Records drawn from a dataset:
-- Opening Marker --
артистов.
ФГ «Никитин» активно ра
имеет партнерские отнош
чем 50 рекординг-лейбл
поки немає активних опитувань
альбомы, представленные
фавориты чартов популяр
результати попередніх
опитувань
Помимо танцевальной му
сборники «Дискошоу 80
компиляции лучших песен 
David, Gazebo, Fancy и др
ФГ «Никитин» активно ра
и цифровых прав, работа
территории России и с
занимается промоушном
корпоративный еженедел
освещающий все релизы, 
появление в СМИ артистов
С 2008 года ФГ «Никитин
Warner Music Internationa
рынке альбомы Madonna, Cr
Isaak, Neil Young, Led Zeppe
-- Closing Marker --
-- Opening Marker --
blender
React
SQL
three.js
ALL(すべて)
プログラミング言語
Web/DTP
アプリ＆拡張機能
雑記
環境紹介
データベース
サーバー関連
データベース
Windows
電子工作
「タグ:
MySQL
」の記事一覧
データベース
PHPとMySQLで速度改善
-- Closing Marker --
## Try it:
Make a copy of each line in the records above that has the word "альбомы".

## Answer space:
альбомы, представленные
рынке альбомы Madonna, Cr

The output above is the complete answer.